- [DATA FOR PROCESSING]:

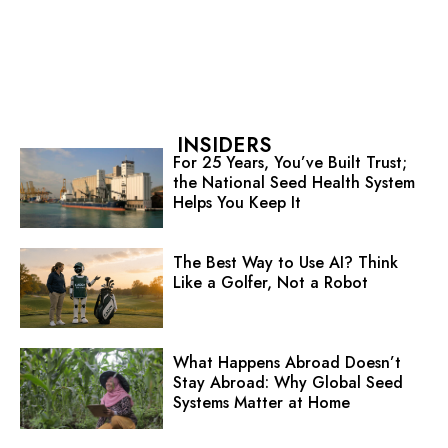
INSIDERS
For 25 Years, You’ve Built Trust;
the National Seed Health System
Helps You Keep It
The Best Way to Use AI? Think
Like a Golfer, Not a Robot
What Happens Abroad Doesn’t
Stay Abroad: Why Global Seed
Systems Matter at Home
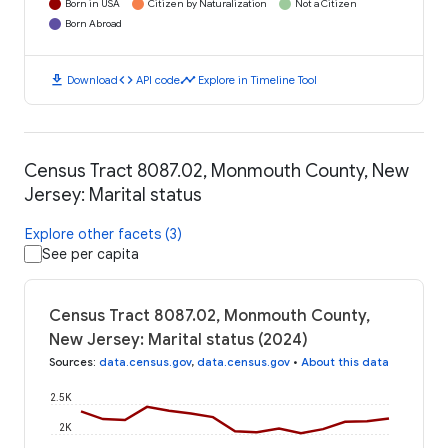
Born in USA
Citizen by Naturalization
Not a Citizen
Born Abroad
download
code
timeline
Download
API code
Explore in Timeline Tool
Census Tract 8087.02, Monmouth County, New
Jersey: Marital status
Explore other facets (3)
See per capita
Census Tract 8087.02, Monmouth County,
New Jersey: Marital status (2024)
Sources
:
data.census.gov
,
data.census.gov
•
About this data
2.5K
2K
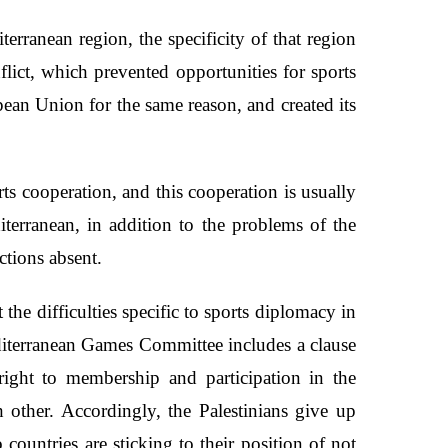
erranean region, the specificity of that region
flict, which prevented opportunities for sports
pean Union for the same reason, and created its
ts cooperation, and this cooperation is usually
terranean, in addition to the problems of the
ctions absent.
 the difficulties specific to sports diplomacy in
editerranean Games Committee includes a clause
 right to membership and participation in the
h other. Accordingly, the Palestinians give up
 countries are sticking to their position of not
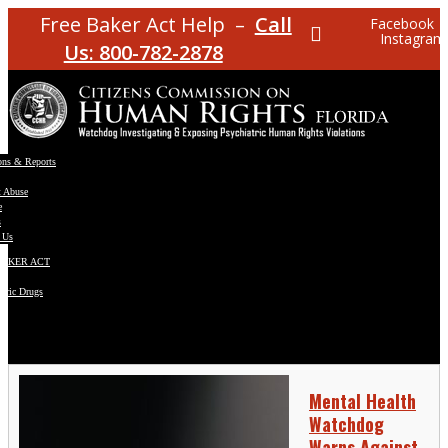
Free Baker Act Help –
Call
Facebook
Instagram
Us: 800-782-2878
ons & Reports
t Abuse
e
s
 Us
BAKER ACT
atric Drugs
ns
y
en
Mental Health
Watchdog
Warns Against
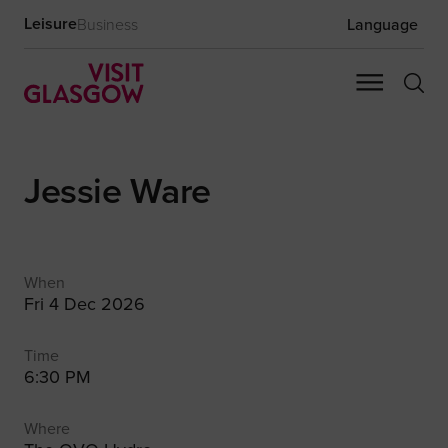
Leisure
Business
Language
Jessie Ware
When
Fri 4 Dec 2026
Time
6:30 PM
Where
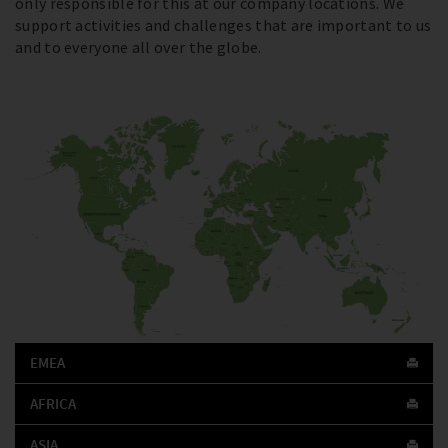
only responsible for this at our company locations. We
support activities and challenges that are important to us
and to everyone all over the globe.
EMEA
AFRICA
ASIA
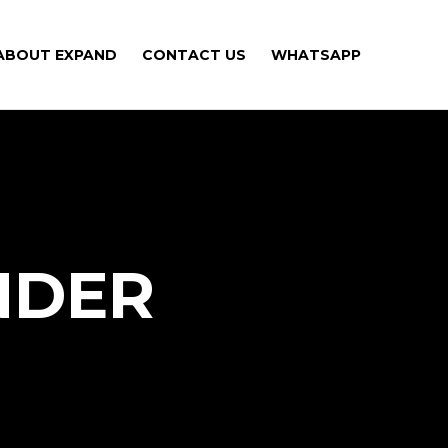
ABOUT EXPAND
CONTACT US
WHATSAPP
NDER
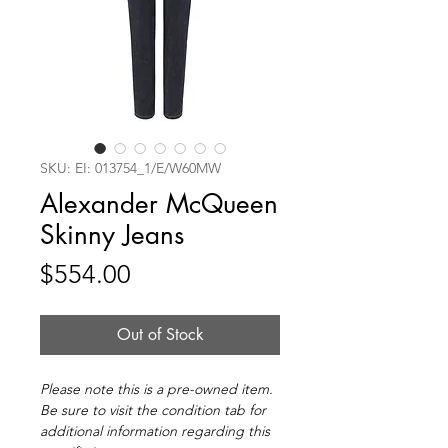
SKU: EI: 013754_1/E/W60MW
Alexander McQueen
Skinny Jeans
Price
$554.00
Out of Stock
Please note this is a pre-owned item.
Be sure to visit the condition tab for
additional information regarding this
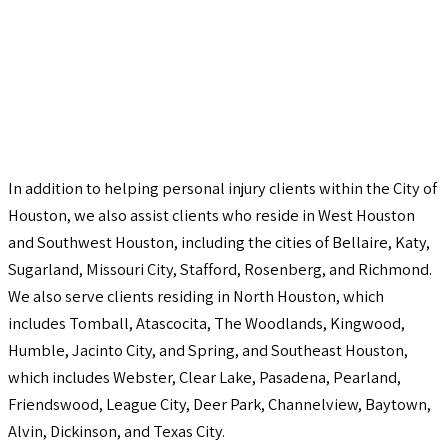
In addition to helping personal injury clients within the City of
Houston, we also assist clients who reside in West Houston
and Southwest Houston, including the cities of Bellaire, Katy,
Sugarland, Missouri City, Stafford, Rosenberg, and Richmond.
We also serve clients residing in North Houston, which
includes Tomball, Atascocita, The Woodlands, Kingwood,
Humble, Jacinto City, and Spring, and Southeast Houston,
which includes Webster, Clear Lake, Pasadena, Pearland,
Friendswood, League City, Deer Park, Channelview, Baytown,
Alvin, Dickinson, and Texas City.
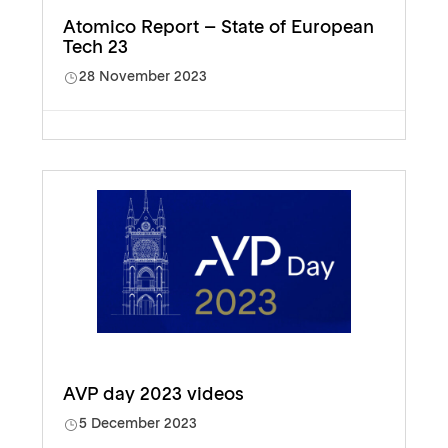
Atomico Report – State of European
Tech 23
28 November 2023
AVP day 2023 videos
5 December 2023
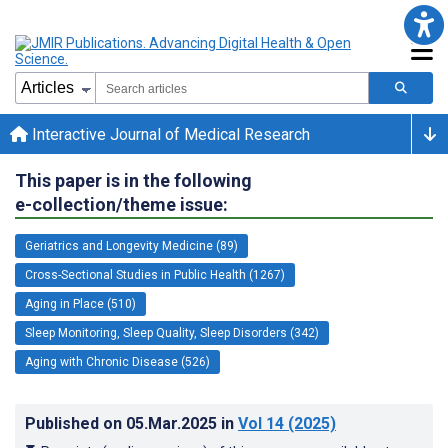
Interactive Journal of Medical Research
This paper is in the following
e-collection/theme issue:
Geriatrics and Longevity Medicine (89)
Cross-Sectional Studies in Public Health (1267)
Aging in Place (510)
Sleep Monitoring, Sleep Quality, Sleep Disorders (342)
Aging with Chronic Disease (526)
Published on
05.Mar.2025
in
Vol 14
(2025)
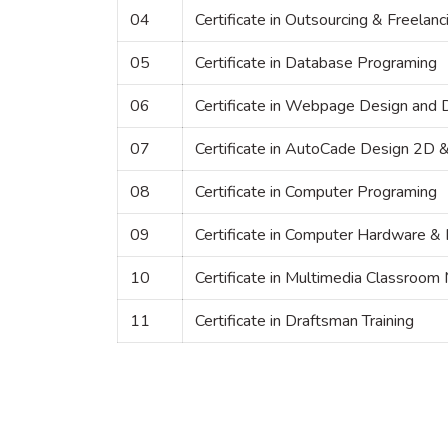
04
Certificate in Outsourcing & Freelanc
05
Certificate in Database Programing
06
Certificate in Webpage Design and
07
Certificate in AutoCade Design 2D 
08
Certificate in Computer Programing
09
Certificate in Computer Hardware &
10
Certificate in Multimedia Classro
11
Certificate in Draftsman Training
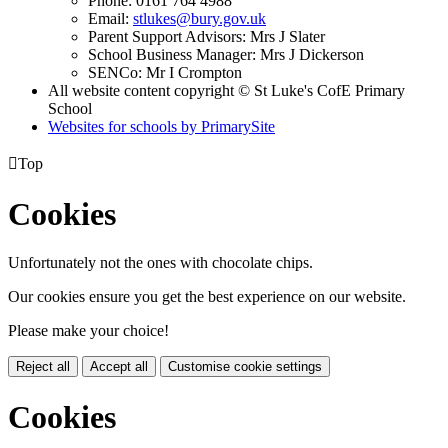
Phone: 0161 764 4988
Email:
stlukes@bury.gov.uk
Parent Support Advisors: Mrs J Slater
School Business Manager: Mrs J Dickerson
SENCo: Mr I Crompton
All website content copyright © St Luke's CofE Primary
School
Websites for schools by PrimarySite

Top
Cookies
Unfortunately not the ones with chocolate chips.
Our cookies ensure you get the best experience on our website.
Please make your choice!
Reject all
Accept all
Customise cookie settings
Cookies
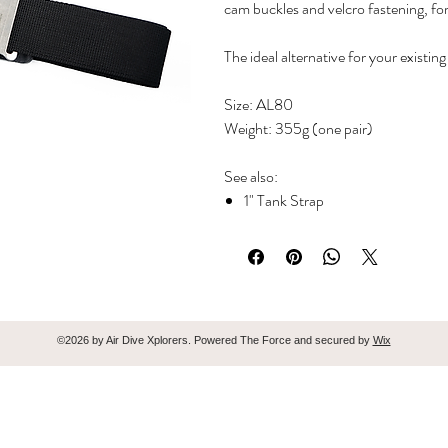
cam buckles and velcro fastening, fo
The ideal alternative for your existi
Size: AL80
Weight: 355g (one pair)
See also:
1" Tank Strap
1.5" Tank Strap
©2026 by Air Dive Xplorers. Powered The Force and secured by
Wix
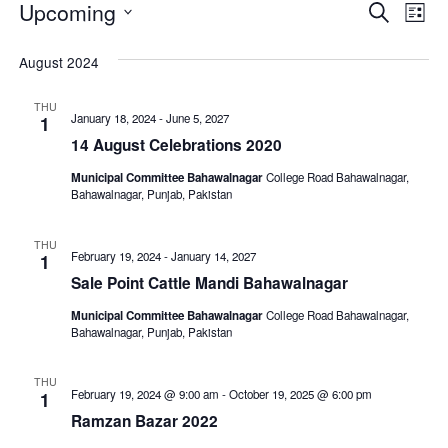
Events
Even
E
Upcoming
Search
List
V
Select
Sear
August 2024
date.
N
and
THU
View
January 18, 2024
-
June 5, 2027
1
14 August Celebrations 2020
Navi
Municipal Committee Bahawalnagar
College Road Bahawalnagar,
Bahawalnagar, Punjab, Pakistan
THU
February 19, 2024
-
January 14, 2027
1
Sale Point Cattle Mandi Bahawalnagar
Municipal Committee Bahawalnagar
College Road Bahawalnagar,
Bahawalnagar, Punjab, Pakistan
THU
February 19, 2024 @ 9:00 am
-
October 19, 2025 @ 6:00 pm
1
Ramzan Bazar 2022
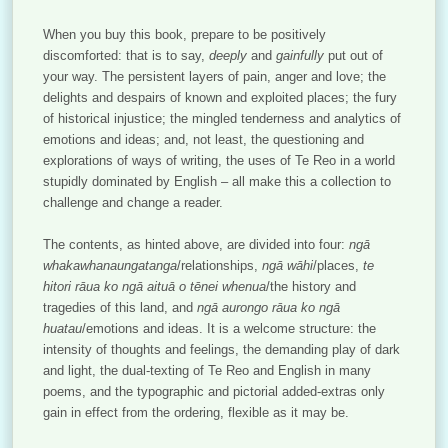
When you buy this book, prepare to be positively
discomforted: that is to say,
deeply
and
gainfully
put out of
your way. The persistent layers of pain, anger and love; the
delights and despairs of known and exploited places; the fury
of historical injustice; the mingled tenderness and analytics of
emotions and ideas; and, not least, the questioning and
explorations of ways of writing, the uses of Te Reo in a world
stupidly dominated by English – all make this a collection to
challenge and change a reader.
The contents, as hinted above, are divided into four:
ngā
whakawhanaungatanga
/relationships,
ngā wāhi
/places,
te
hitori rāua ko ngā aituā o tēnei whenua
/the history and
tragedies of this land, and
ngā aurongo rāua ko ngā
huatau
/emotions and ideas. It is a welcome structure: the
intensity of thoughts and feelings, the demanding play of dark
and light, the dual-texting of Te Reo and English in many
poems, and the typographic and pictorial added-extras only
gain in effect from the ordering, flexible as it may be.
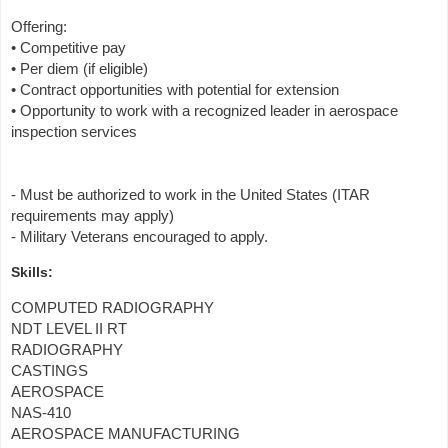
Offering:
• Competitive pay
• Per diem (if eligible)
• Contract opportunities with potential for extension
• Opportunity to work with a recognized leader in aerospace
inspection services
- Must be authorized to work in the United States (ITAR
requirements may apply)
- Military Veterans encouraged to apply.
Skills:
COMPUTED RADIOGRAPHY
NDT LEVEL II RT
RADIOGRAPHY
CASTINGS
AEROSPACE
NAS-410
AEROSPACE MANUFACTURING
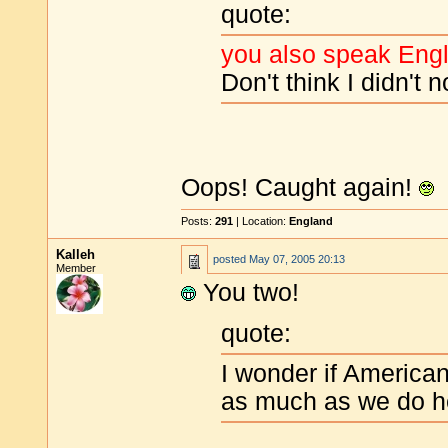
quote:
you also speak Engli
Don't think I didn't n
Oops! Caught again!
Posts:
291
| Location:
England
Kalleh
posted
May 07, 2005 20:13
Member
You two!
quote:
I wonder if American
as much as we do h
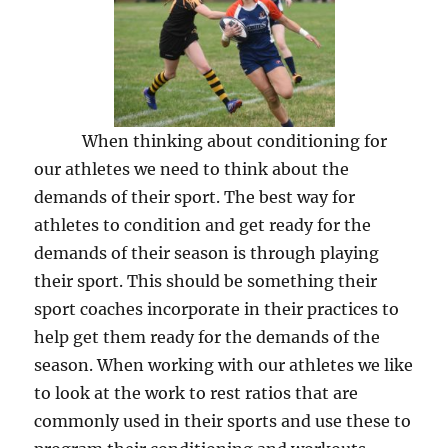
When thinking about conditioning for
our athletes we need to think about the
demands of their sport. The best way for
athletes to condition and get ready for the
demands of their season is through playing
their sport. This should be something their
sport coaches incorporate in their practices to
help get them ready for the demands of the
season. When working with our athletes we like
to look at the work to rest ratios that are
commonly used in their sports and use these to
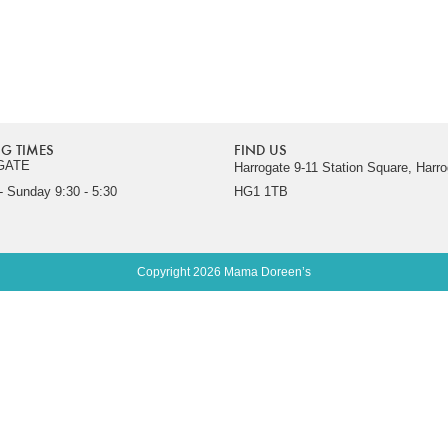
G TIMES
FIND US
GATE
Harrogate 9-11 Station Square, Harro
 Sunday 9:30 - 5:30
HG1 1TB
Copyright 2026 Mama Doreen’s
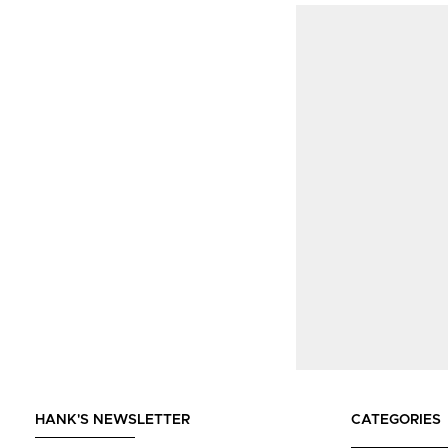
HANK'S NEWSLETTER
CATEGORIES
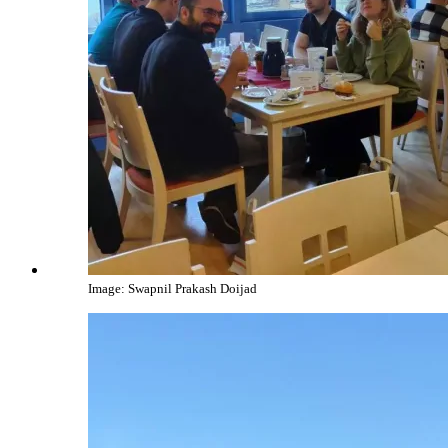
Image: Swapnil Prakash Doijad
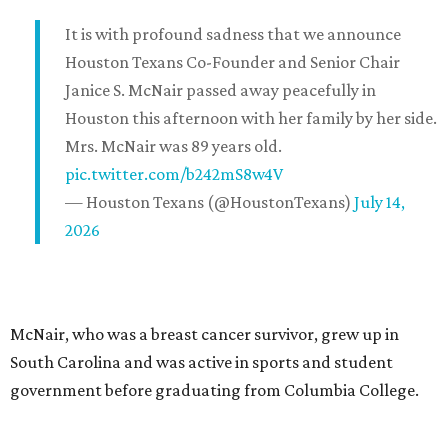
It is with profound sadness that we announce
Houston Texans Co-Founder and Senior Chair
Janice S. McNair passed away peacefully in
Houston this afternoon with her family by her side.
Mrs. McNair was 89 years old.
pic.twitter.com/b242mS8w4V
— Houston Texans (@HoustonTexans)
July 14,
2026
McNair, who was a breast cancer survivor, grew up in
South Carolina and was active in sports and student
government before graduating from Columbia College.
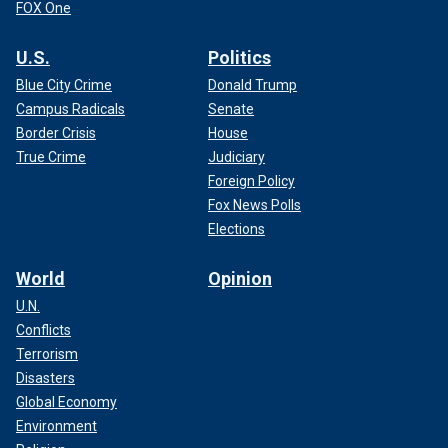
FOX One
U.S.
Politics
Blue City Crime
Donald Trump
Campus Radicals
Senate
Border Crisis
House
True Crime
Judiciary
Foreign Policy
Fox News Polls
Elections
World
Opinion
U.N.
Conflicts
Terrorism
Disasters
Global Economy
Environment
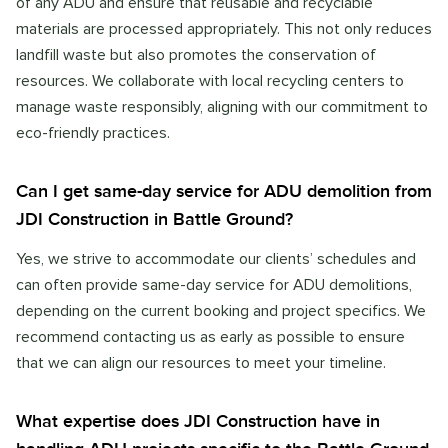
of any ADU and ensure that reusable and recyclable
materials are processed appropriately. This not only reduces
landfill waste but also promotes the conservation of
resources. We collaborate with local recycling centers to
manage waste responsibly, aligning with our commitment to
eco-friendly practices.
Can I get same-day service for ADU demolition from
JDI Construction in Battle Ground?
Yes, we strive to accommodate our clients’ schedules and
can often provide same-day service for ADU demolitions,
depending on the current booking and project specifics. We
recommend contacting us as early as possible to ensure
that we can align our resources to meet your timeline.
What expertise does JDI Construction have in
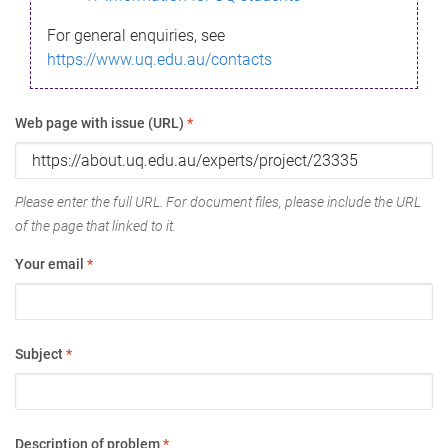
For general enquiries, see
https://www.uq.edu.au/contacts
Web page with issue (URL)
*
Please enter the full URL. For document files, please include the URL
of the page that linked to it.
Your email
*
Subject
*
Description of problem
*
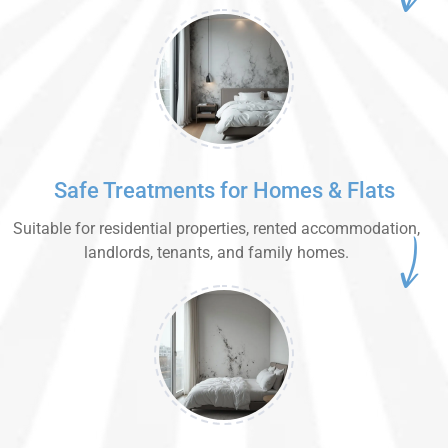
Safe Treatments for Homes & Flats
Suitable for residential properties, rented accommodation,
landlords, tenants, and family homes.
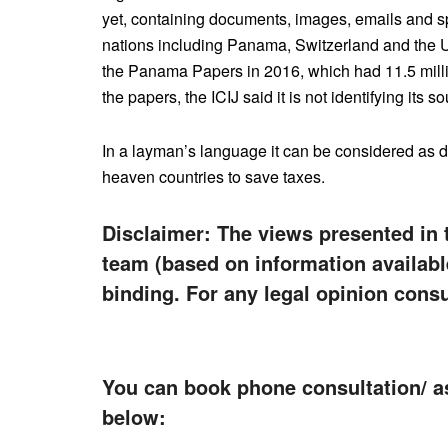
yet, containing documents, images, emails and s
nations including Panama, Switzerland and the U
the Panama Papers in 2016, which had 11.5 millio
the papers, the ICIJ said it is not identifying its 
In a layman’s language it can be considered as d
heaven countries to save taxes.
Disclaimer: The views presented in 
team (based on information availabl
binding. For any legal opinion consu
You can book phone consultation/ a
below:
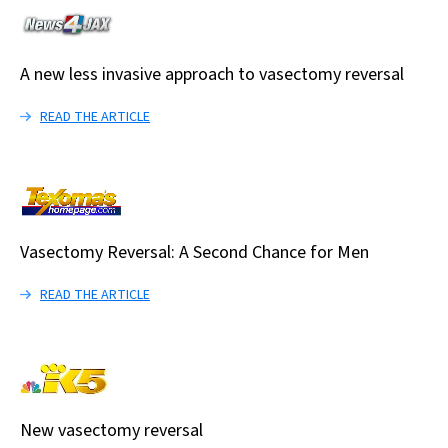
A new less invasive approach to vasectomy reversal
READ THE ARTICLE
Vasectomy Reversal: A Second Chance for Men
READ THE ARTICLE
New vasectomy reversal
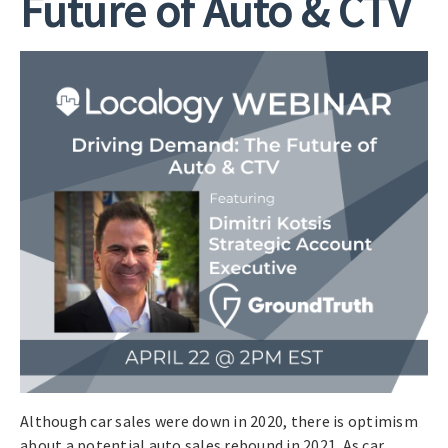
Future of Auto & CTV
Although car sales were down in 2020, there is optimism
about a potential auto sales rebound in 2021. As car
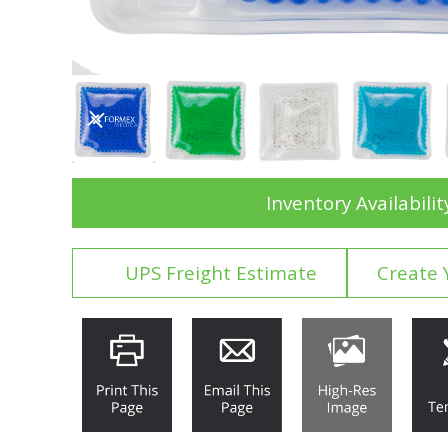
Inventory Availabilit
UPS Freight Estimate
Create 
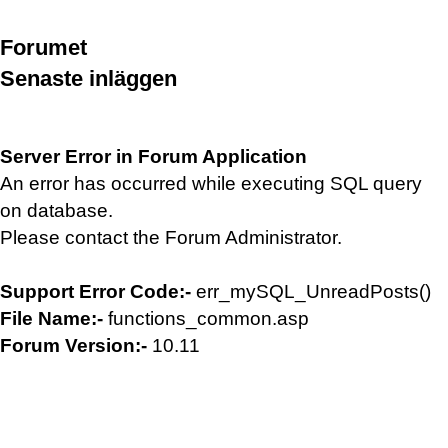
Forumet
Senaste inläggen
Server Error in Forum Application
An error has occurred while executing SQL query
on database.
Please contact the Forum Administrator.
Support Error Code:-
err_mySQL_UnreadPosts()
File Name:-
functions_common.asp
Forum Version:-
10.11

- [ABOUT THIS EXERCISE]: Copy out all lines of the material above in which "McNair" occurs.

- [EXERCISE RESPONSE]:
Janice S. McNair passed away peacefully in
Mrs. McNair was 89 years old.
McNair, who was a breast cancer survivor, grew up in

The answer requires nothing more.